BRADFORD, Pa. — The University of Pittsburgh at Bradford will hold a free 60th Anniversary Film Series this year for the enjoyment of the Bradford and campus communities.

Each film was selected by a member of the Pitt-Bradford faculty who will introduce the film and lead a discussion following the showing. Shows are free, and light refreshments will be served. Movies will be shown on the big screen in the Bromeley Family Theater.

“We thought the university’s 60th anniversary celebration was the perfect chance to invite the campus, Bradford and surrounding communities to come the beautiful Bromeley for a thought-provoking film. We also wanted to share the talents of our faculty, who will lend their insights to what we see on the screen. We’re looking forward to some penetrating, multi-generational discussions,” said Richard Esch, president of Pitt-Bradford.

The Film Series committee noted that the films are for mature audiences. More films may be added to the series and will be announced later.

Each showing will take place at 7 p.m. with exception of the first film in the series, “The Haunting” (PG) which will be shown at 6 p.m. Oct. 14. This 1963 thriller starring Julie Harris is the first on-screen adaptation of Shirley Jackson’s 1959 book, “The Haunting of Hill House,” which also inspired the popular 2018 10-episode show of the same name on Netflix.

In 2010, filmmaker Martin Scorsese told IndieWire that he considered “The Haunting” the scariest horror movie of all time.

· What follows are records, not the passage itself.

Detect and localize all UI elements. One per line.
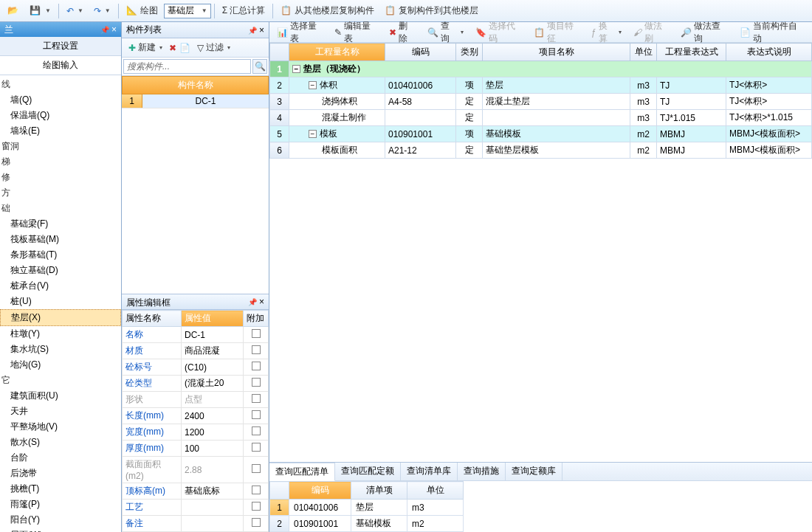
save-button[interactable]: 💾▼: [25, 3, 55, 19]
qty-cell-code[interactable]: A21-12: [385, 142, 456, 159]
prop-value[interactable]: [182, 500, 244, 516]
nav-item-column-pier[interactable]: 柱墩(Y): [0, 326, 121, 342]
qty-cell-unit[interactable]: m3: [630, 94, 657, 110]
tab-draw-input[interactable]: 绘图输入: [0, 56, 121, 75]
qty-cell-cat[interactable]: 定: [456, 110, 483, 126]
qty-col-desc[interactable]: 表达式说明: [726, 44, 812, 61]
collapse-icon[interactable]: −: [309, 130, 317, 138]
prop-value[interactable]: 点型: [182, 392, 244, 408]
prop-extra[interactable]: [244, 424, 269, 441]
close-icon[interactable]: ×: [259, 25, 264, 35]
tab-match-quota[interactable]: 查询匹配定额: [335, 463, 401, 480]
nav-item-trench[interactable]: 地沟(G): [0, 357, 121, 373]
current-auto-button[interactable]: 📄当前构件自动: [735, 24, 809, 41]
prop-value[interactable]: 100: [182, 441, 244, 457]
redo-button[interactable]: ↷▼: [89, 3, 115, 19]
qty-cell-unit[interactable]: m3: [630, 110, 657, 126]
btm-cell-code[interactable]: 010401006: [289, 500, 351, 516]
qty-cell-proj[interactable]: 垫层: [483, 77, 630, 94]
qty-cell-code[interactable]: 010401006: [385, 77, 456, 94]
checkbox-icon[interactable]: [252, 464, 261, 473]
nav-item-insul-wall[interactable]: 保温墙(Q): [0, 108, 121, 123]
draw-button[interactable]: 📐绘图: [122, 3, 162, 19]
close-icon[interactable]: ×: [111, 24, 117, 35]
filter-button[interactable]: ▽过滤▾: [193, 40, 234, 56]
qty-cell-name[interactable]: 浇捣体积: [289, 94, 385, 110]
prop-extra[interactable]: [244, 376, 269, 392]
tab-match-list[interactable]: 查询匹配清单: [269, 463, 335, 481]
nav-item-eaves[interactable]: 挑檐(T): [0, 481, 121, 497]
qty-cell-desc[interactable]: TJ<体积>: [726, 77, 812, 94]
select-code-button[interactable]: 🔖选择代码: [471, 24, 527, 41]
qty-col-expr[interactable]: 工程量表达式: [657, 44, 726, 61]
qty-cell-unit[interactable]: m2: [630, 142, 657, 159]
qty-cell-cat[interactable]: 项: [456, 126, 483, 142]
prop-extra[interactable]: [244, 441, 269, 457]
prop-value[interactable]: 2.88: [182, 457, 244, 483]
nav-item-found-beam[interactable]: 基础梁(F): [0, 216, 121, 232]
prop-value[interactable]: 2400: [182, 408, 244, 424]
qty-cell-proj[interactable]: 基础垫层模板: [483, 142, 630, 159]
component-row[interactable]: DC-1: [142, 94, 269, 108]
qty-cell-desc[interactable]: MBMJ<模板面积>: [726, 126, 812, 142]
open-file-button[interactable]: 📂: [3, 3, 24, 19]
nav-item-step[interactable]: 台阶: [0, 450, 121, 466]
checkbox-icon[interactable]: [252, 518, 261, 527]
qty-cell-proj[interactable]: 基础模板: [483, 126, 630, 142]
btm-col-unit[interactable]: 单位: [407, 482, 464, 500]
qty-cell-code[interactable]: [385, 110, 456, 126]
nav-item-wall-pier[interactable]: 墙垛(E): [0, 123, 121, 139]
qty-col-proj[interactable]: 项目名称: [483, 44, 630, 61]
nav-item-pile[interactable]: 桩(U): [0, 294, 121, 309]
copy-icon[interactable]: 📄: [179, 43, 190, 53]
qty-cell-expr[interactable]: TJ: [657, 94, 726, 110]
qty-cell-expr[interactable]: TJ*1.015: [657, 110, 726, 126]
qty-cell-unit[interactable]: m2: [630, 126, 657, 142]
prop-extra[interactable]: [244, 457, 269, 483]
qty-cell-expr[interactable]: MBMJ: [657, 126, 726, 142]
checkbox-icon[interactable]: [252, 378, 261, 387]
nav-item-building-area[interactable]: 建筑面积(U): [0, 388, 121, 404]
prop-extra[interactable]: [244, 408, 269, 424]
qty-cell-proj[interactable]: 混凝土垫层: [483, 94, 630, 110]
prop-value[interactable]: DC-1: [182, 327, 244, 343]
prop-extra[interactable]: [244, 327, 269, 343]
select-qty-button[interactable]: 📊选择量表: [272, 24, 328, 41]
btm-cell-code[interactable]: 010901001: [289, 516, 351, 532]
qty-cell-unit[interactable]: m3: [630, 77, 657, 94]
nav-item-wall[interactable]: 墙(Q): [0, 92, 121, 108]
prop-value[interactable]: (混凝土20: [182, 376, 244, 392]
brush-button[interactable]: 🖌做法刷: [629, 24, 675, 41]
qty-cell-desc[interactable]: MBMJ<模板面积>: [726, 142, 812, 159]
prop-value[interactable]: 基础底标: [182, 483, 244, 500]
nav-item-site-level[interactable]: 平整场地(V): [0, 419, 121, 435]
nav-item-apron[interactable]: 散水(S): [0, 435, 121, 450]
convert-button[interactable]: ƒ换算▾: [587, 24, 627, 41]
qty-cell-code[interactable]: 010901001: [385, 126, 456, 142]
qty-cell-cat[interactable]: 定: [456, 94, 483, 110]
copy-from-floor-button[interactable]: 📋从其他楼层复制构件: [276, 3, 379, 19]
tab-quota-lib[interactable]: 查询定额库: [506, 463, 562, 480]
tab-list-lib[interactable]: 查询清单库: [401, 463, 458, 480]
checkbox-icon[interactable]: [252, 362, 261, 370]
tab-project-settings[interactable]: 工程设置: [0, 37, 121, 56]
delete-icon[interactable]: ✖: [169, 43, 176, 53]
checkbox-icon[interactable]: [252, 486, 261, 494]
qty-cell-name[interactable]: 混凝土制作: [289, 110, 385, 126]
edit-qty-button[interactable]: ✎编辑量表: [330, 24, 382, 41]
checkbox-icon[interactable]: [252, 502, 261, 511]
item-feature-button[interactable]: 📋项目特征: [529, 24, 585, 41]
nav-item-sump[interactable]: 集水坑(S): [0, 342, 121, 357]
brush-query-button[interactable]: 🔎做法查询: [676, 24, 732, 41]
prop-value[interactable]: (C10): [182, 359, 244, 376]
qty-group-row[interactable]: −垫层（现浇砼）: [289, 61, 812, 77]
collapse-icon[interactable]: −: [292, 65, 300, 73]
pin-icon[interactable]: 📌: [248, 298, 257, 306]
nav-item-strip-found[interactable]: 条形基础(T): [0, 247, 121, 263]
checkbox-icon[interactable]: [252, 394, 261, 403]
pin-icon[interactable]: 📌: [100, 26, 109, 34]
checkbox-icon[interactable]: [252, 443, 261, 452]
btm-col-item[interactable]: 清单项: [351, 482, 407, 500]
undo-button[interactable]: ↶▼: [62, 3, 88, 19]
query-button[interactable]: 🔍查询▾: [423, 24, 469, 41]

Faculty members Matthew Hileman, adjunct professor of art history and director of the Marilyn Horne Museum and Exhibit Center, and Dr. Nancy McCabe, professor of writing, will lead the discussion. This film is presented in partnership with the Marilyn Horne Museum.

On Nov. 15, Dr. Rebecca McHugh, associate professor of psychology, will introduce and lead a discussion for the 1995 movie “To Wong Foo, Thanks for Everything! Julie Newmar” (PG-13), starring Wesley Snipes, Patrick Swayze and John Leguizamo as three New York drag queens traveling cross-country on their way to Hollywood.

On Jan. 20, 2024, Dr. David Merwine, associate professor of biology, will present the 1990 Academy Award Best Picture nominee “Awakenings” (PG-13) starring Robin Williams and Robert DeNiro and based on the psychologist Oliver Sacks’ 1973 memoir of the same name. Williams plays a neurologist based on Sacks who discovers the benefits of the drug L-DOPA for catatonic patients.

Dr. Drew Flanagan, assistant professor of history, will explain the broader context surrounding one of cinema’s most-beloved romances, “Casablanca” (PG), on Feb. 10, 2024. The 1942 film won Academy Awards for Outstanding Motion Picture, Best Director and Best Screenplay. Actors Humphrey Bogart and Claude Rains were nominated for Best Actor and Best Supporting Actor for their roles.

While the romantic storyline is straightforward, the nuances of the political situation that is at the center of the movie can be harder to fully understand. Flanagan, whose teaching and research interests include Germany and France during World War II and African colonialism, will be on hand to explain what expats, Vichy France, Nazis and resistance have to do with why Rick and Ilsa can’t just be together.

Finally, on April 13, 2024, Dr. Julia Morgan, assistant professor of philosophy, will present the 2021 documentary “Summer of Soul” (PG-13) that celebrates Black History, culture and fashion at the Harlem Cultural Festival in 1969. Directed by Questlove, the film features performances by Stevie Wonder, Nina Simone, Sly and the Family Stone, Gladys Knight and the Pips, Mahalia Jackson, B.B. King, the 5th Dimension and more.